PermalinkPermalink 01/04/08 @ 07:07
Comment from: Flaime [Visitor] Email
In addition to the River Cottage Meat Book, my second favorite resource for meat preparation is Alton Brown's Just Here For the Food - I have the original edition. Why? Because he explains how he chooses to cook what cut of meat in the clearest manner I have seen in any text.
PermalinkPermalink 01/04/08 @ 07:45
Comment from: TamiM [Visitor] Email
I know exactly what you mean!
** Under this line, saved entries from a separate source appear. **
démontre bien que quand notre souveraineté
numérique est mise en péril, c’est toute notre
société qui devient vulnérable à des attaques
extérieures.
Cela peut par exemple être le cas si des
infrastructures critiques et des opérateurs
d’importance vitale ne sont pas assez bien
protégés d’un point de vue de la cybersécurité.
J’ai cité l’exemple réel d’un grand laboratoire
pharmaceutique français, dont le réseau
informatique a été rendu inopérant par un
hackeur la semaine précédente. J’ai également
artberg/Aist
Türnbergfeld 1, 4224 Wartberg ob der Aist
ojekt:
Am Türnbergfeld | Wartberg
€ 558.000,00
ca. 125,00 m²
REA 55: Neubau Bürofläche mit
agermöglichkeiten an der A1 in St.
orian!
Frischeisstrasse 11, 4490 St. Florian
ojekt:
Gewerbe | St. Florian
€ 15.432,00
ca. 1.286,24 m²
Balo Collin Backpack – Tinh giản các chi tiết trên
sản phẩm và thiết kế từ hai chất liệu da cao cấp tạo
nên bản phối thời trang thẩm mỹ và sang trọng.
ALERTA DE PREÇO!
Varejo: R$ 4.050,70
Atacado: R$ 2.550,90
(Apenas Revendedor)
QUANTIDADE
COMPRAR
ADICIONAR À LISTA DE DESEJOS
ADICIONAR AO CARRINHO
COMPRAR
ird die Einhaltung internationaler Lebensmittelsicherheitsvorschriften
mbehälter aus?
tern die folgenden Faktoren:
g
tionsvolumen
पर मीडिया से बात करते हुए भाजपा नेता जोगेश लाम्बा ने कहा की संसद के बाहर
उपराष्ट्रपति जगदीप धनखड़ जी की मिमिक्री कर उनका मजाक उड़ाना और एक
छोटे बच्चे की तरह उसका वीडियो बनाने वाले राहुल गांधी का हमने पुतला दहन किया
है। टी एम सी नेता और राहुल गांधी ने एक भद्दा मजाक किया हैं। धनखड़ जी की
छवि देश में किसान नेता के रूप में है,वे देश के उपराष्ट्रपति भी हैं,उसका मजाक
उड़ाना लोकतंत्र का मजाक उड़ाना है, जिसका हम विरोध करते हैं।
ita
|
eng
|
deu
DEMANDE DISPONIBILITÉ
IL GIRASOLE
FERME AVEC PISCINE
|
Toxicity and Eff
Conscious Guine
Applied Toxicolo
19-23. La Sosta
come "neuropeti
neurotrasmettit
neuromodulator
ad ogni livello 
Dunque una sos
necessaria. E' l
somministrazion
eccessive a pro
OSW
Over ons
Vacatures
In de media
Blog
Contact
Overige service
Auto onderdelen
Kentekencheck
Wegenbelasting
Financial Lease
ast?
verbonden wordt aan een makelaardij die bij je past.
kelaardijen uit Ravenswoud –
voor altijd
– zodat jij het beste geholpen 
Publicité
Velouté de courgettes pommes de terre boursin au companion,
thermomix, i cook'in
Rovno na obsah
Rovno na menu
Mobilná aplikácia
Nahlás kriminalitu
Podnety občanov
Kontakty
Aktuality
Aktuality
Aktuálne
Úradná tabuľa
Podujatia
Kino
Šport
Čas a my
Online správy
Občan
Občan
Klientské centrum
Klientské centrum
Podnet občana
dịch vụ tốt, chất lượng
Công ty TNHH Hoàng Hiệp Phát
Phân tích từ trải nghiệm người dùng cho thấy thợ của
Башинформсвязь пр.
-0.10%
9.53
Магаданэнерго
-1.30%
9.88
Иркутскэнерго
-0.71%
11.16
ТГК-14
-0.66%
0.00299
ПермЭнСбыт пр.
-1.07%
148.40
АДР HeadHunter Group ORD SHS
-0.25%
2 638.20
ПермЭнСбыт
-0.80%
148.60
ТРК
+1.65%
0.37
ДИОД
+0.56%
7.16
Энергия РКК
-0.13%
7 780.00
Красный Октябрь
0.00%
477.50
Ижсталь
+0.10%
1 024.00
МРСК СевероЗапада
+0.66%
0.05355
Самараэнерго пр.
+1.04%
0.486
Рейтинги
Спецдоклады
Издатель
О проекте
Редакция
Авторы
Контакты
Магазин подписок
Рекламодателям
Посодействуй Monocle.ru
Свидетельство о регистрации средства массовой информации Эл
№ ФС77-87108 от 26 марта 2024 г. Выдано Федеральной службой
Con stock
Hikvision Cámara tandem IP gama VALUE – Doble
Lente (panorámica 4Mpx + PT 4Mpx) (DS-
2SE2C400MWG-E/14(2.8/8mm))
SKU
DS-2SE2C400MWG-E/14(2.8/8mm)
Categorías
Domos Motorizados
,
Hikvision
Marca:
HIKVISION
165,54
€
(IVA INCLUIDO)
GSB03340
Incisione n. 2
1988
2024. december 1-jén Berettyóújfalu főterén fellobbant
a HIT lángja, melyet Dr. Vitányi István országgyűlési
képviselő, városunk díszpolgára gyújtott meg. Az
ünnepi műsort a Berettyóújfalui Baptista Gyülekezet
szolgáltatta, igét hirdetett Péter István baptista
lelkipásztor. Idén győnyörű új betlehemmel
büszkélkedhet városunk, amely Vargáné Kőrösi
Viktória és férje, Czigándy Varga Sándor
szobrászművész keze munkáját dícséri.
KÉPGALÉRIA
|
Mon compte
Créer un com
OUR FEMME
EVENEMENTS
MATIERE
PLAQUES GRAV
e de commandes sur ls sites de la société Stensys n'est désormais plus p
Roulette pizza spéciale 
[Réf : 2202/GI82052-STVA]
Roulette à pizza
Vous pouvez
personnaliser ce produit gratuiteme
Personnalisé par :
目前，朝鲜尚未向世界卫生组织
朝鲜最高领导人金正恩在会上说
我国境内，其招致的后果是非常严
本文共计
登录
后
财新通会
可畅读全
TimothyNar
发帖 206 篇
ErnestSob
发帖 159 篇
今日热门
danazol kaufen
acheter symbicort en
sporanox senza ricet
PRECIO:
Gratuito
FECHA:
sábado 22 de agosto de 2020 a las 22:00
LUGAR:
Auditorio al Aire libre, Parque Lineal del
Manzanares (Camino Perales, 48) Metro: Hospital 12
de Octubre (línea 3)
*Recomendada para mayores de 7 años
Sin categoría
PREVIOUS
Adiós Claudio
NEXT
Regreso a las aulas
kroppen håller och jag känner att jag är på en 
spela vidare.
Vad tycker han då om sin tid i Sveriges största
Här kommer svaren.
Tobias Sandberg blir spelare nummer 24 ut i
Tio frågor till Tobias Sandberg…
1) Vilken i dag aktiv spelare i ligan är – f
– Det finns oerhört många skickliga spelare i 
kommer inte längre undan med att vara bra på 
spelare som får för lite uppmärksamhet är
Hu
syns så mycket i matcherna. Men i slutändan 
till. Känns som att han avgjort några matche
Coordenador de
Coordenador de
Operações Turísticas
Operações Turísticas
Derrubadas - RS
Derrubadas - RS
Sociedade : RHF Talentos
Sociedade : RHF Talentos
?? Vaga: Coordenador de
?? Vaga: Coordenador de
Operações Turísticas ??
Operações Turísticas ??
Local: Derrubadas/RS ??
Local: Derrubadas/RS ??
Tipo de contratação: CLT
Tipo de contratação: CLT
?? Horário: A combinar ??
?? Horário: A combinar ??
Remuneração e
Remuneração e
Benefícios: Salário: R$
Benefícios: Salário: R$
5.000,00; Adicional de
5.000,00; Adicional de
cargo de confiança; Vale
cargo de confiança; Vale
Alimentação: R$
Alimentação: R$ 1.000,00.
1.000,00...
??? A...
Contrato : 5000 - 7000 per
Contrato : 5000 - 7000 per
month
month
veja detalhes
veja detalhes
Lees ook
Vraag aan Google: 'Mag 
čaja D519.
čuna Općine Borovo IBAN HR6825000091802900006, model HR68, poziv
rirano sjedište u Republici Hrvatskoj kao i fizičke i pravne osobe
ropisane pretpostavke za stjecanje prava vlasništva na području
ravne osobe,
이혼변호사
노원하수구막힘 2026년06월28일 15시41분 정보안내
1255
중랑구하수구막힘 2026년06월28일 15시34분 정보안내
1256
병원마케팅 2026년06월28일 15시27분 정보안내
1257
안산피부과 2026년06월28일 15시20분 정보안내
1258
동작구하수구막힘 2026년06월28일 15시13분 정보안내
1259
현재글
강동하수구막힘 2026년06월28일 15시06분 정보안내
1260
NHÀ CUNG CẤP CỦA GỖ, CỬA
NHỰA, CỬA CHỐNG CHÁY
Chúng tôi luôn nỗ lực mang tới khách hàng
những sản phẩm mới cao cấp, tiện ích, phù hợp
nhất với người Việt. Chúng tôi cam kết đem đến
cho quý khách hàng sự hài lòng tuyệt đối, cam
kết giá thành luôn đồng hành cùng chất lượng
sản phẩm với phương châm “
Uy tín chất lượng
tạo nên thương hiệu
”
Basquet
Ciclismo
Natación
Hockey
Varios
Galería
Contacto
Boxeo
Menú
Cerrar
My husband and I were vegetarian for a decade too and then this year headed over the the dark side after too much time in France with duck and bacon and... well.. you get it. I feel like a really confident cook, but with meat I end up feeling like a beginner again. We are total pussies when it comes to any meat around and our word for when something like "ack" blood gets on the counter is to throw our hands up and yell "breach"! And back away from the counter. It's actually pretty funny. Such pansies. Good luck, getting less squirmy.